Proper and adequate health facilities are also a right. Equality is a right.

Islam removes all the impositions of barriers and classes among the members of the Islamic society in order to enable them to enjoy and practice their legitimate rights. No discrimination of any type is allowed in Islam. Lineage, colour, region or language must not give individuals any special class or status in the Islamic society.

Even after Death

In fact, we should point out here that the human rights according to Islam reflect continuous process that never ceases even after man's death.

Man is entitled to be properly washed, or rather bathed gently, upon his death.

Man is also entitled to be wrapped in one, or a set of three to five, white, new, clean shrouds, and he is entitled to a funeral prayer to be offered as a farewell to his body and soul in this life.

Furthermore, after death, a deceased is further honoured with the following rights: the grave of a Muslim must not be dug up for no significant and honourable reason, nobody is allowed to sit on top of the grave of a Muslim and nobody has the right to walk over the grave of a Muslim deceased.

In fact, a Muslim is even entitled for the protection against gossip and ill memories after his death. This is based on the following Hadith of Allah's Messenger (peace and blessings of Allah be upon him): "(Only) mention the good things of your deceased and shun away from mentioning any defaming items (they were known with while alive)."

There are more rights for a Muslim as follows: when he dies, he is entitled to the prayers, supplications and charity donated on his behalf. A Muslim is also entitled for the full execution of his will and whatever he promised or pledged to do while alive, but could not fulfil it due to abrupt death.

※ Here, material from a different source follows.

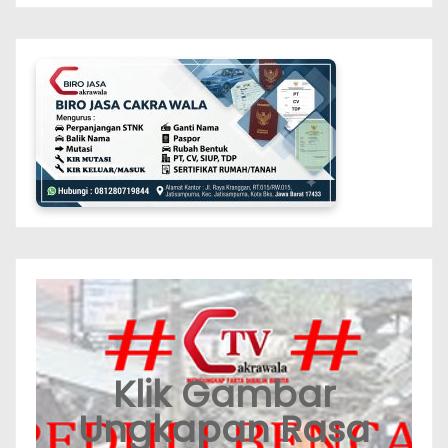
Klik Gambar
Ungkapan Rasa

This is based on the Hadith of Allah's Messenger (peace and blessings of Allah be upon him):

"A man asked Allah's Messenger (peace and blessings of Allah be upon him), ‘Oh Prophet of Allah! My parents died. Is there anything I can do to please them and be good to them, even after their death?' Allah's Messenger replied immediately, ‘Yes. Pray for their souls. Honour their friends and be generous to them. Remain in touch and on good terms with their kin and kith, and fulfil their pledge of allegiance (which they committed themselves to do while they were alive)'."

In another hadith, Rasulullah Sallallahu ‘alayhi wa sallam said, "The most beloved people to Allah are the most useful [or beneficial to others]. The most beloved actions to Allah Subhanahu wa Ta'ala is a pleasure you bring to [a broken hearted, suffering] Muslim, or to relieve such a sufferer from his suffering, or to pay his debt, or to dismiss his hunger [by offering him a decent meal to eat].

It is even better for me to walk with a Muslim brother to accomplish his need than to enter seclusion in a Masjid for an entire month.

Whosoever controls his anger [in this world] Allah I will cover his vices. Whosoever controls [suppresses] his anger, which he is capable of harming others with it, Allah Subhanahu wa Ta'ala will fill his heart with satisfaction [or happiness] on the Day of Judgement.

Whosoever walks to support the evidence of a Muslim brother [definitely] Allah Subhanahu wa Ta'ala will fasten his footsteps on the Day when footsteps are [very] flinching. Surely, evil character and behavior will spoil [or ruin] the [good deeds and pious actions] as vinegar spoils honey."